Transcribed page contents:
· · · · ·

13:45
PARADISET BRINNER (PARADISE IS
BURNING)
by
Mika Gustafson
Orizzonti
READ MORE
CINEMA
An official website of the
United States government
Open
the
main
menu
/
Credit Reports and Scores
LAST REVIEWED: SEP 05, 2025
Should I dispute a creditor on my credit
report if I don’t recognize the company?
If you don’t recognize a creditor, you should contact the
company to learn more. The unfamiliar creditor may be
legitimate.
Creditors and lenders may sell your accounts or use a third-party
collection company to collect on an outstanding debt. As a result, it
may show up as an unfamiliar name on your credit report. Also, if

· · · · ·

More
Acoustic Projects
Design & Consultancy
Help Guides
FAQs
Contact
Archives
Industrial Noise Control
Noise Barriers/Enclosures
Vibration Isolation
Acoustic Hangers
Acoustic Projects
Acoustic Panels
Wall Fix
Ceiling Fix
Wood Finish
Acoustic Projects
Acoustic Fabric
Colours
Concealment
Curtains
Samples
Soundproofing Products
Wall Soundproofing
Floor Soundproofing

· · · · ·

§ **ACTIVITY**
Lines from the records above that hold "Noise" are the ones to list.

§ **TASK SOLUTION**
Industrial Noise Control
Noise Barriers/Enclosures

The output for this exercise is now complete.